(Work request)
Among the entries that follow, count the lines with the word "Balayı" and report the number by itself.
□ □ □ □ □
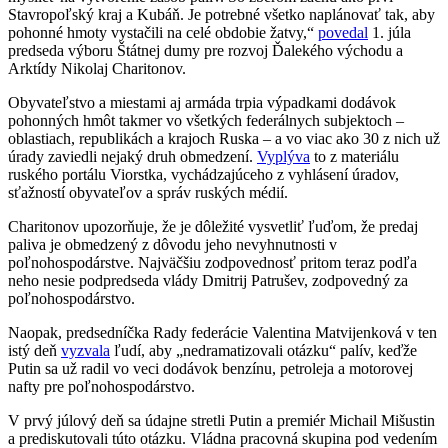
Stavropoľský kraj a Kubáň. Je potrebné všetko naplánovať tak, aby
pohonné hmoty vystačili na celé obdobie žatvy,“
povedal
1. júla
predseda výboru Štátnej dumy pre rozvoj Ďalekého východu a
Arktídy Nikolaj Charitonov.
Obyvateľstvo a miestami aj armáda trpia výpadkami dodávok
pohonných hmôt takmer vo všetkých federálnych subjektoch –
oblastiach, republikách a krajoch Ruska – a vo viac ako 30 z nich už
úrady zaviedli nejaký druh obmedzení.
Vyplýva
to z materiálu
ruského portálu Viorstka, vychádzajúceho z vyhlásení úradov,
sťažností obyvateľov a správ ruských médií.
Charitonov upozorňuje, že je dôležité vysvetliť ľuďom, že predaj
paliva je obmedzený z dôvodu jeho nevyhnutnosti v
poľnohospodárstve. Najväčšiu zodpovednosť pritom teraz podľa
neho nesie podpredseda vlády Dmitrij Patrušev, zodpovedný za
poľnohospodárstvo.
Naopak, predsedníčka Rady federácie Valentina Matvijenková v ten
istý deň
vyzvala
ľudí, aby „nedramatizovali otázku“ palív, keďže
Putin sa už radil vo veci dodávok benzínu, petroleja a motorovej
nafty pre poľnohospodárstvo.
V prvý júlový deň sa údajne stretli Putin a premiér Michail Mišustin
a prediskutovali túto otázku. Vládna pracovná skupina pod vedením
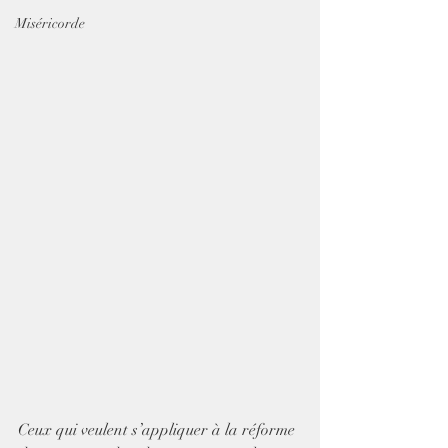
Miséricorde
Ceux qui veulent s’appliquer à la réforme 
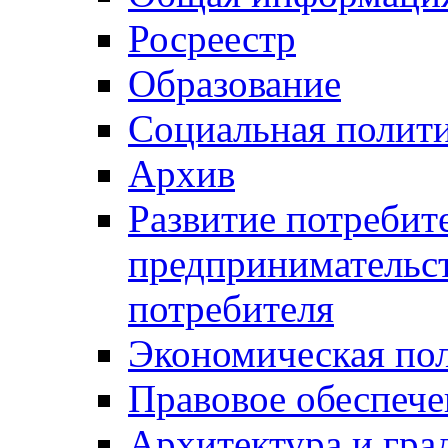
Росреестр
Образование
Социальная полит
Архив
Развитие потребит
предпринимательст
потребителя
Экономическая по
Правовое обеспече
Архитектура и гра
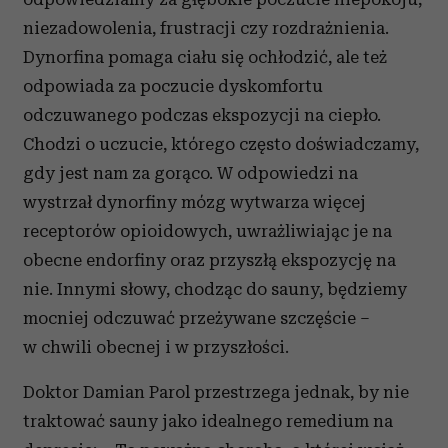
niezadowolenia, frustracji czy rozdrażnienia.
Dynorfina pomaga ciału się ochłodzić, ale też
odpowiada za poczucie dyskomfortu
odczuwanego podczas ekspozycji na ciepło.
Chodzi o uczucie, którego często doświadczamy,
gdy jest nam za gorąco. W odpowiedzi na
wystrzał dynorfiny mózg wytwarza więcej
receptorów opioidowych, uwrażliwiając je na
obecne endorfiny oraz przyszłą ekspozycję na
nie. Innymi słowy, chodząc do sauny, będziemy
mocniej odczuwać przeżywane szczęście –
w chwili obecnej i w przyszłości.
Doktor Damian Parol przestrzega jednak, by nie
traktować sauny jako idealnego remedium na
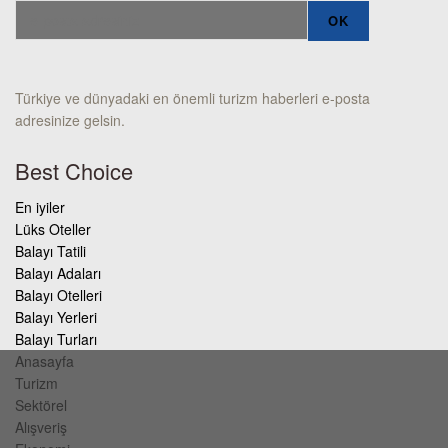
Türkiye ve dünyadaki en önemli turizm haberleri e-posta
adresinize gelsin.
Best Choice
En iyiler
Lüks Oteller
Balayı Tatili
Balayı Adaları
Balayı Otelleri
Balayı Yerleri
Balayı Turları
Anasayfa
Turizm
Sektörel
Alışveriş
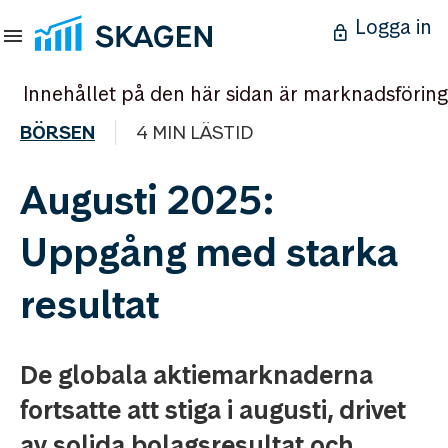
Logga in
Innehållet på den här sidan är marknadsföring
BÖRSEN
4 MIN LÄSTID
Augusti 2025:
Uppgång med starka
resultat
De globala aktiemarknaderna
fortsatte att stiga i augusti, drivet
av solida bolagsresultat och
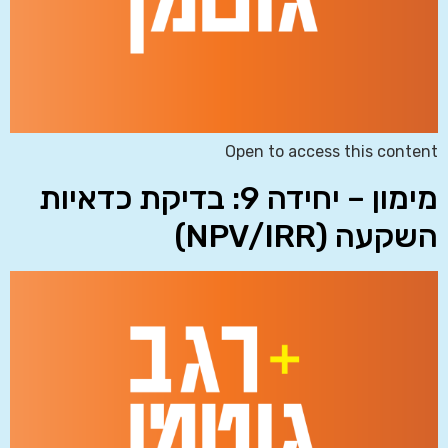
Open to access this content
מימון – יחידה 9: בדיקת כדאיות
השקעה (NPV/IRR)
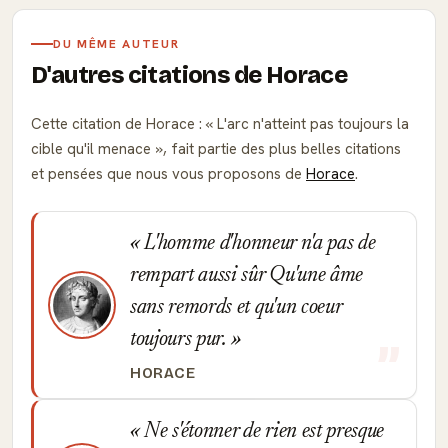
DU MÊME AUTEUR
D'autres citations de Horace
Cette citation de Horace :
L'arc n'atteint pas toujours la
cible qu'il menace
, fait partie des plus belles citations
et pensées que nous vous proposons de
Horace
.
L'homme d'honneur n'a pas de
rempart aussi sûr Qu'une âme
sans remords et qu'un coeur
toujours pur.
HORACE
Ne s'étonner de rien est presque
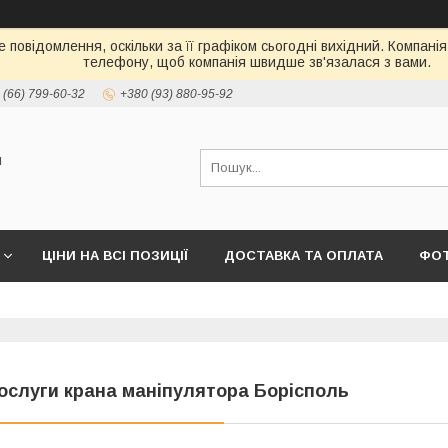
 повідомлення, оскільки за її графіком сьогодні вихідний. Компані
телефону, щоб компанія швидше зв'язалася з вами.
 (66) 799-60-32
+380 (93) 880-95-92
и
ЦІНИ НА ВСІ ПОЗИЦІЇ
ДОСТАВКА ТА ОПЛАТА
ФО
ослуги крана маніпулятора Борісполь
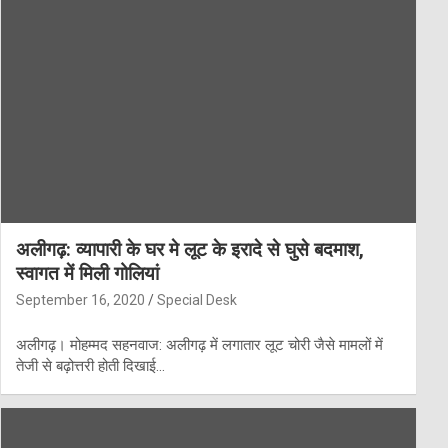
अलीगढ़: व्यापारी के घर मे लूट के इरादे से घुसे बदमाश,
स्वागत में मिली गोलियां
September 16, 2020
Special Desk
अलीगढ़। मोहम्मद सहनवाज: अलीगढ़ में लगातार लूट चोरी जैसे मामलों में
तेजी से बढ़ोत्तरी होती दिखाई…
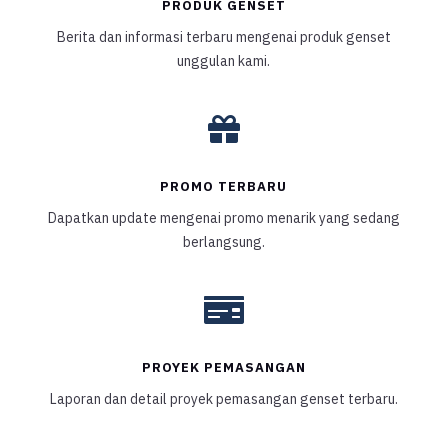
PRODUK GENSET
Berita dan informasi terbaru mengenai produk genset
unggulan kami.

PROMO TERBARU
Dapatkan update mengenai promo menarik yang sedang
berlangsung.

PROYEK PEMASANGAN
Laporan dan detail proyek pemasangan genset terbaru.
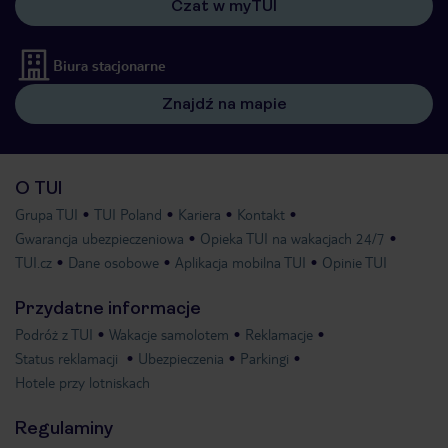
Czat w myTUI
Biura stacjonarne
Znajdź na mapie
O TUI
Grupa TUI
TUI Poland
Kariera
Kontakt
Gwarancja ubezpieczeniowa
Opieka TUI na wakacjach 24/7
TUI.cz
Dane osobowe
Aplikacja mobilna TUI
Opinie TUI
Przydatne informacje
Podróż z TUI
Wakacje samolotem
Reklamacje
Status reklamacji
Ubezpieczenia
Parkingi
Hotele przy lotniskach
Regulaminy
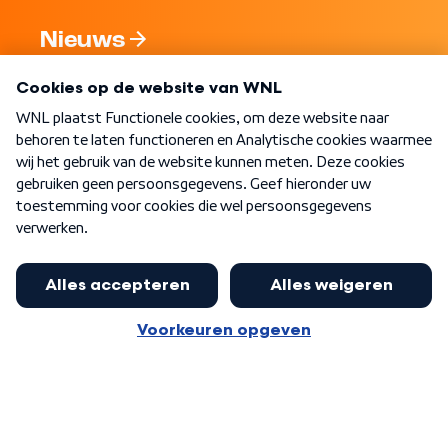
Nieuws
Programma's
Over WNL
Nieuwsbrief
Word Lid
Meer WNL voor jou
Eerste Kamer akkoord met begroting
van minister Sjoerdsma
Algemene voorwaarden
Cookie-instellingen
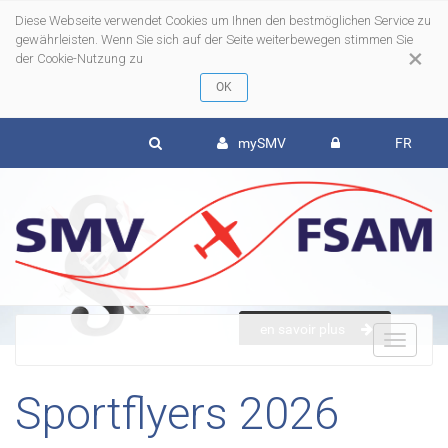
Diese Webseite verwendet Cookies um Ihnen den bestmöglichen Service zu
gewährleisten. Wenn Sie sich auf der Seite weiterbewegen stimmen Sie
×
der Cookie-Nutzung zu
mySMV
FR
en savoir plus
To
Sportflyers 2026
nav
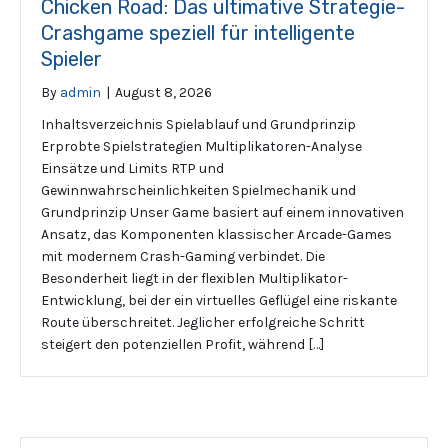
Chicken Road: Das ultimative Strategie-
Crashgame speziell für intelligente
Spieler
By
admin
|
August 8, 2026
Inhaltsverzeichnis Spielablauf und Grundprinzip
Erprobte Spielstrategien Multiplikatoren-Analyse
Einsätze und Limits RTP und
Gewinnwahrscheinlichkeiten Spielmechanik und
Grundprinzip Unser Game basiert auf einem innovativen
Ansatz, das Komponenten klassischer Arcade-Games
mit modernem Crash-Gaming verbindet. Die
Besonderheit liegt in der flexiblen Multiplikator-
Entwicklung, bei der ein virtuelles Geflügel eine riskante
Route überschreitet. Jeglicher erfolgreiche Schritt
steigert den potenziellen Profit, während […]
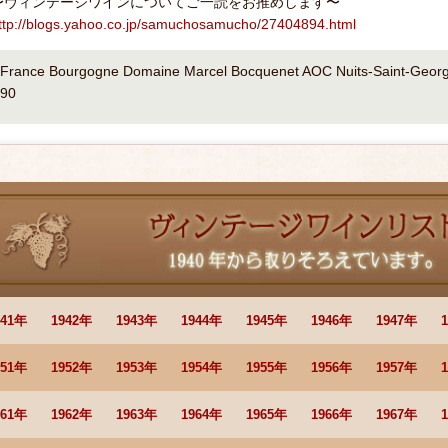
〜ヴィンテージワインについてご一読をお推めします〜
ttp://blogs.yahoo.co.jp/samuchosamucho/27404894.html
France Bourgogne Domaine Marcel Bocquenet AOC Nuits-Saint-Georg
90
941年
1942年
1943年
1944年
1945年
1946年
1947年
951年
1952年
1953年
1954年
1955年
1956年
1957年
961年
1962年
1963年
1964年
1965年
1966年
1967年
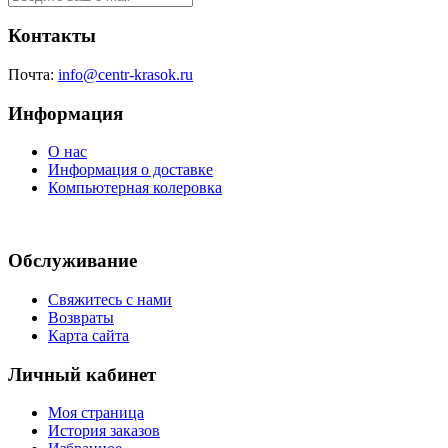
Контакты
Почта:
info@centr-krasok.ru
Информация
О нас
Информация о доставке
Компьютерная колеровка
Обслуживание
Свяжитесь с нами
Возвраты
Карта сайта
Личный кабинет
Моя страница
История заказов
□ □ □ □ □
(Solution below)
5